Torque, moment, moment of force, rotational force or "turning effect" is the rotational equivalent of linear force.[1] The concept originated with the studies by Archimedes of the usage of levers. Just as a linear force is a push or a pull, a torque can be thought of as a twist to an object. Another definition of torque is the product of the magnitude of the force and the perpendicular distance of the line of action of force from the axis of rotation. The symbol for torque is typically ${\displaystyle {\boldsymbol {\tau }}}$, the lowercase Greek letter tau. When being referred to as moment of force, it is commonly denoted by M.

In three dimensions, the torque is a pseudovector; for point particles, it is given by the cross product of the position vector (distance vector) and the force vector. The magnitude of torque of a rigid body depends on three quantities: the force applied, the lever arm vector[2] connecting the origin to the point of force application, and the angle between the force and lever arm vectors. In symbols:

${\displaystyle {\boldsymbol {\tau }}=\mathbf {r} \times \mathbf {F} \,\!}$
${\displaystyle \tau =\|\mathbf {r} \|\,\|\mathbf {F} \|\sin \theta \,\!}$

where

${\displaystyle {\boldsymbol {\tau }}}$ is the torque vector and ${\displaystyle \tau }$ is the magnitude of the torque,
r is the position vector (a vector from the origin of the coordinate system defined to the point where the force is applied)
F is the force vector,
× denotes the cross product, which produces a vector that is perpendicular to both r and F following the right-hand rule,
${\displaystyle \theta }$ is the angle between the force vector and the lever arm vector.

The SI unit for torque is N⋅m. For more on the units of torque, see Units.

## Defining terminology

James Thomson, the brother of Lord Kelvin, introduced the term torque into English scientific literature in 1884.[3] However, torque is referred to using different vocabulary depending on geographical location and field of study. This article follows the definition used in US physics in its usage of the word torque.[4] In the UK and in US mechanical engineering, torque is referred to as moment of force, usually shortened to moment.[5] In US physics[4] and UK physics terminology these terms are interchangeable, unlike in US mechanical engineering, where the term torque is used for the closely related "resultant moment of a couple".[5]

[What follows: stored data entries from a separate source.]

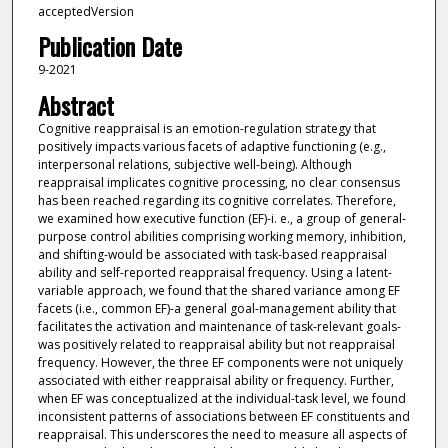
acceptedVersion
Publication Date
9-2021
Abstract
Cognitive reappraisal is an emotion-regulation strategy that
positively impacts various facets of adaptive functioning (e.g.,
interpersonal relations, subjective well-being). Although
reappraisal implicates cognitive processing, no clear consensus
has been reached regarding its cognitive correlates. Therefore,
we examined how executive function (EF)-i. e., a group of general-
purpose control abilities comprising working memory, inhibition,
and shifting-would be associated with task-based reappraisal
ability and self-reported reappraisal frequency. Using a latent-
variable approach, we found that the shared variance among EF
facets (i.e., common EF)-a general goal-management ability that
facilitates the activation and maintenance of task-relevant goals-
was positively related to reappraisal ability but not reappraisal
frequency. However, the three EF components were not uniquely
associated with either reappraisal ability or frequency. Further,
when EF was conceptualized at the individual-task level, we found
inconsistent patterns of associations between EF constituents and
reappraisal. This underscores the need to measure all aspects of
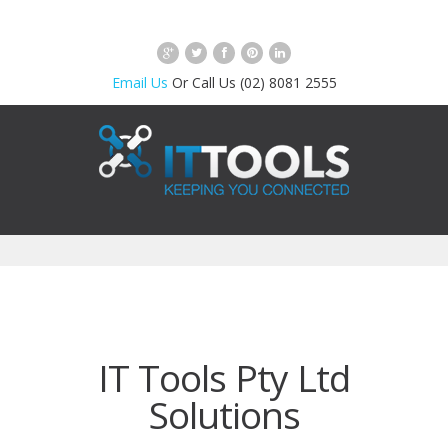
Email Us
Or Call Us (02) 8081 2555
IT Tools Pty Ltd
Solutions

Torque is defined mathematically as the rate of change of angular momentum of an object. The definition of torque states that one or both of the angular velocity or the moment of inertia of an object are changing. Moment is the general term used for the tendency of one or more applied forces to rotate an object about an axis, but not necessarily to change the angular momentum of the object (the concept which is called torque in physics).[5] For example, a rotational force applied to a shaft causing acceleration, such as a drill bit accelerating from rest, results in a moment called a torque. By contrast, a lateral force on a beam produces a moment (called a bending moment), but since the angular momentum of the beam is not changing, this bending moment is not called a torque. Similarly with any force couple on an object that has no change to its angular momentum, such moment is also not called a torque.

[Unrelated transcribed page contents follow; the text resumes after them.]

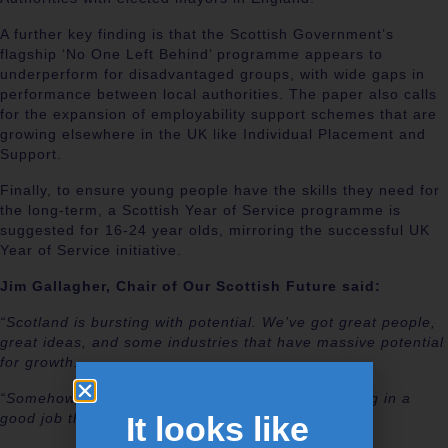
A further key finding is that the Scottish Government’s
flagship ‘No One Left Behind’ programme appears to
underperform for disadvantaged groups, with wide gaps in
performance between local authorities. The paper also calls
for the expansion of employability support schemes that are
growing elsewhere in the UK like Individual Placement and
Support.
Finally, to ensure young people have the skills they need for
the long-term, a Scottish Year of Service programme is
suggested for 16-24 year olds, mirroring the successful UK
Year of Service initiative.
Jim Gallagher, Chair of Our Scottish Future said:
“Scotland is bursting with potential. We’ve got great people,
great ideas, and some industries that have massive potential
for growth.
“Somehow, that is not yet leading to everyone being in a
It looks like
good job that makes the most of their talents.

## Definition and relation to angular momentum

A particle is located at position r relative to its axis of rotation. When a force F is applied to the particle, only the perpendicular component F produces a torque. This torque τ = r × F has magnitude τ = |r| |F| = |r| |F| sin θ and is directed outward from the page.

A force applied perpendicularly to a lever multiplied by its distance from the lever's fulcrum (the length of the lever arm) is its torque. A force of three newtons applied two metres from the fulcrum, for example, exerts the same torque as a force of one newton applied six metres from the fulcrum. The direction of the torque can be determined by using the right hand grip rule: if the fingers of the right hand are curled from the direction of the lever arm to the direction of the force, then the thumb points in the direction of the torque.[6]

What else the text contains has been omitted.